▶ WORK ITEM: Use the entries below and reproduce exactly the lines from the one containing "The height and width of the screenshot is (2576, 337)." down to the one containing "In order to click on Parish", both of them included.
-------- TASK DATA --------
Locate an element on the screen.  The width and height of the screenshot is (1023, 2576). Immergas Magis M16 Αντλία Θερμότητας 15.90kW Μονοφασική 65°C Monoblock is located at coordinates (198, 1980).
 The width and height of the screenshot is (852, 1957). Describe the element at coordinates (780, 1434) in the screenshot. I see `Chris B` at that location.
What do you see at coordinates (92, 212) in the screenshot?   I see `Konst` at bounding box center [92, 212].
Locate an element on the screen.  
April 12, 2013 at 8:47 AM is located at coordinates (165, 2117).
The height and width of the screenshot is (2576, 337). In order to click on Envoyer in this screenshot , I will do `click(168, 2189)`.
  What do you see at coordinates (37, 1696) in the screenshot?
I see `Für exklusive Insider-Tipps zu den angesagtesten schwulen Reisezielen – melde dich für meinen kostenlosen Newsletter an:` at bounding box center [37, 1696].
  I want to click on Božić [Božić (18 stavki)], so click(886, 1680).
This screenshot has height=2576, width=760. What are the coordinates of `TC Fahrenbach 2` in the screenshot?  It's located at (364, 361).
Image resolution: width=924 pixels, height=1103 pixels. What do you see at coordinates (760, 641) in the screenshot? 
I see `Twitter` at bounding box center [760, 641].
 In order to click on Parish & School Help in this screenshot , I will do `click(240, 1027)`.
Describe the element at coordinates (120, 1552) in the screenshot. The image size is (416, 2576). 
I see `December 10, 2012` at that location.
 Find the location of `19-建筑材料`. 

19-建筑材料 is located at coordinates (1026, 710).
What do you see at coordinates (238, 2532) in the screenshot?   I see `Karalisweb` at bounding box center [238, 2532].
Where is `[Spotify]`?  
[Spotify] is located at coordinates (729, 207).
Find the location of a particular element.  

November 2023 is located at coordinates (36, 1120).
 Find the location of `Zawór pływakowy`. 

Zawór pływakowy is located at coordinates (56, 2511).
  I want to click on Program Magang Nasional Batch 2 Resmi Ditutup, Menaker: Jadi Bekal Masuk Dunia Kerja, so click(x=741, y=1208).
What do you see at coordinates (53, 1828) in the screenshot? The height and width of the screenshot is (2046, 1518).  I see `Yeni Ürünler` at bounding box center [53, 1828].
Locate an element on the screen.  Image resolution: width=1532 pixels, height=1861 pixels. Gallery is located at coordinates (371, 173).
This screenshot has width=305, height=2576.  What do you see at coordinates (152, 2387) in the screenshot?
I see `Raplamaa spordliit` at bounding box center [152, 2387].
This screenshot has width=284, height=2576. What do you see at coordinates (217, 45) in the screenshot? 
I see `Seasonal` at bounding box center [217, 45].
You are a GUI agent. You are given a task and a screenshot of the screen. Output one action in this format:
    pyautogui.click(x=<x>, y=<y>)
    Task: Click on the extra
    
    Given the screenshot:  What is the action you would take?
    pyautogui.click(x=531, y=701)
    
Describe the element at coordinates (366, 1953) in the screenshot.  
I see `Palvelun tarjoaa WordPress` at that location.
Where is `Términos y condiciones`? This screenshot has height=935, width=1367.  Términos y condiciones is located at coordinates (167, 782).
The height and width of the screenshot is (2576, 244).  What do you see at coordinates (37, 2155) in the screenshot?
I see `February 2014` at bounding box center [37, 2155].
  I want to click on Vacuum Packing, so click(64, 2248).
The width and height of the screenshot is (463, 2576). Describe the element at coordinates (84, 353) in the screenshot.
--------
▶ SOLUTION TO THIS TASK:
The height and width of the screenshot is (2576, 337). In order to click on Envoyer in this screenshot , I will do `click(168, 2189)`.
  What do you see at coordinates (37, 1696) in the screenshot?
I see `Für exklusive Insider-Tipps zu den angesagtesten schwulen Reisezielen – melde dich für meinen kostenlosen Newsletter an:` at bounding box center [37, 1696].
  I want to click on Božić [Božić (18 stavki)], so click(886, 1680).
This screenshot has height=2576, width=760. What are the coordinates of `TC Fahrenbach 2` in the screenshot?  It's located at (364, 361).
Image resolution: width=924 pixels, height=1103 pixels. What do you see at coordinates (760, 641) in the screenshot? 
I see `Twitter` at bounding box center [760, 641].
 In order to click on Parish & School Help in this screenshot , I will do `click(240, 1027)`.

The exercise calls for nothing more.